Clark Gardner, Summit Financial Partners CEO, explained that the company has been looking into the multi loan product offered by Capitec for a while. “It’s not primarily based on reckless credit, but rather on the fact that they are contravening the National Credit Act by charging multiple initiation fees on what is, in essence a revolving credit facility. This results in cost-of-credit as high as 500% in some cases.”
According to Summit, when Capitec was established, “their own regulations prevented a consumer from taking more than two consecutive pay day loans before they were forced to take a ‘pay day loan holiday’ month.” This regulation helped to prevent consumers from falling into a negative debt cycle. However, the policy has, Summit claim, since changed with the introduction of the multi loan product.

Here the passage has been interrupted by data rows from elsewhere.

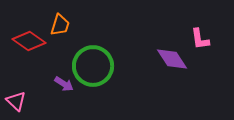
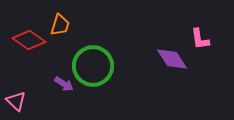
red diamond: moved 1 px up
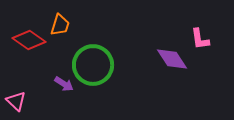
green circle: moved 1 px up
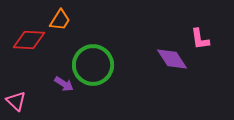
orange trapezoid: moved 5 px up; rotated 15 degrees clockwise
red diamond: rotated 32 degrees counterclockwise
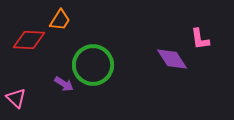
pink triangle: moved 3 px up
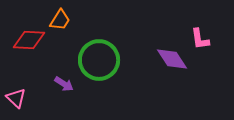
green circle: moved 6 px right, 5 px up
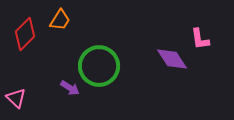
red diamond: moved 4 px left, 6 px up; rotated 48 degrees counterclockwise
green circle: moved 6 px down
purple arrow: moved 6 px right, 4 px down
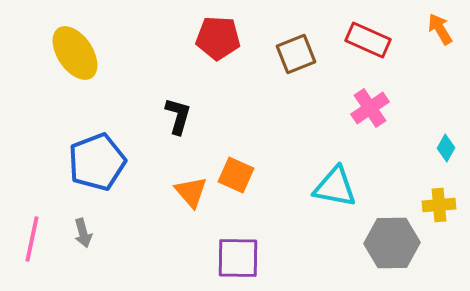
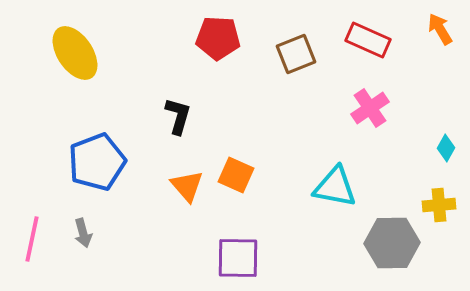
orange triangle: moved 4 px left, 6 px up
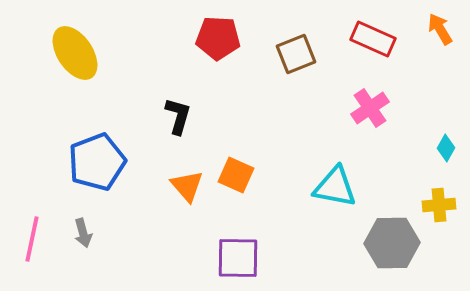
red rectangle: moved 5 px right, 1 px up
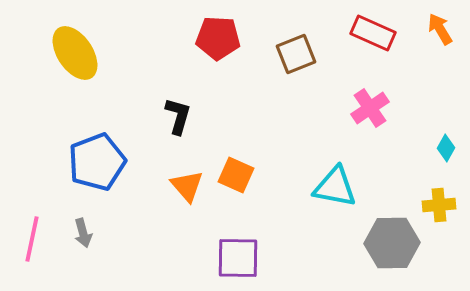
red rectangle: moved 6 px up
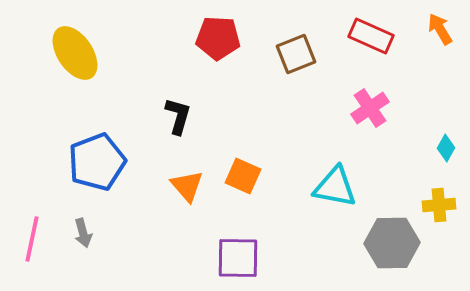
red rectangle: moved 2 px left, 3 px down
orange square: moved 7 px right, 1 px down
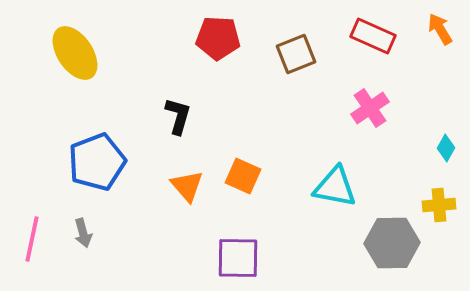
red rectangle: moved 2 px right
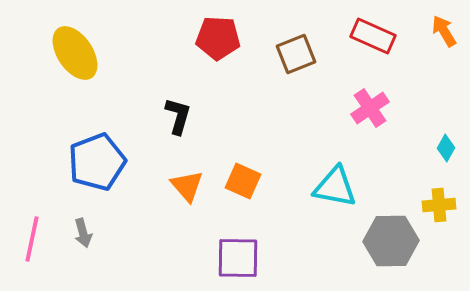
orange arrow: moved 4 px right, 2 px down
orange square: moved 5 px down
gray hexagon: moved 1 px left, 2 px up
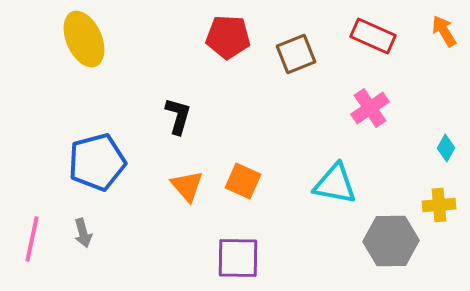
red pentagon: moved 10 px right, 1 px up
yellow ellipse: moved 9 px right, 14 px up; rotated 10 degrees clockwise
blue pentagon: rotated 6 degrees clockwise
cyan triangle: moved 3 px up
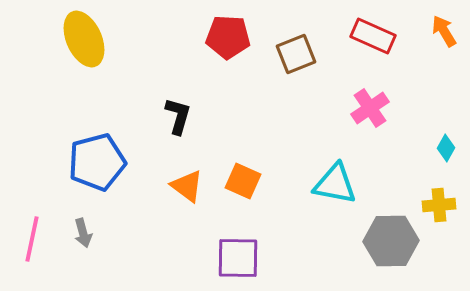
orange triangle: rotated 12 degrees counterclockwise
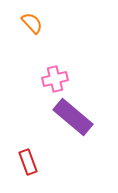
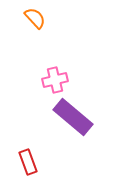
orange semicircle: moved 3 px right, 5 px up
pink cross: moved 1 px down
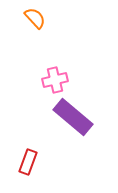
red rectangle: rotated 40 degrees clockwise
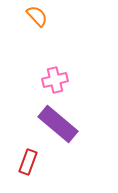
orange semicircle: moved 2 px right, 2 px up
purple rectangle: moved 15 px left, 7 px down
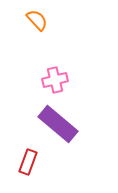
orange semicircle: moved 4 px down
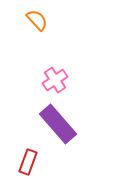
pink cross: rotated 20 degrees counterclockwise
purple rectangle: rotated 9 degrees clockwise
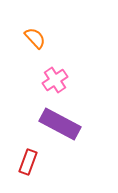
orange semicircle: moved 2 px left, 18 px down
purple rectangle: moved 2 px right; rotated 21 degrees counterclockwise
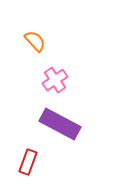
orange semicircle: moved 3 px down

“Although Capitec officially discontinued the multi loan product in November 2015, they simply replaced it with a similar product. It’s clear that Capitec has no intention of slowing down until someone holds them accountable, which is exactly what we intend to do,” said Summit.
Reactions to the allegations
Fischer further explained that the bank adjusted its application process (which is being disputed) “to enable more convenient, easier access for clients. Once a client has physically applied in branch, the first time, the process enables the client to take another one-month loan, remotely in a following month.
“A credit assessment is redone for every loan application. The price charged for the loan is well within the pricing defined by the National Credit Act (NCA), and the loan is in accordance with the legal requirements of the NCA.”
Fischer added: “Clients are in no way exploited, and default rates on this loan are no higher than on 12 or 24 month loans.
“We will be replying to all specific allegations made by SummitFin in court papers and before the court.”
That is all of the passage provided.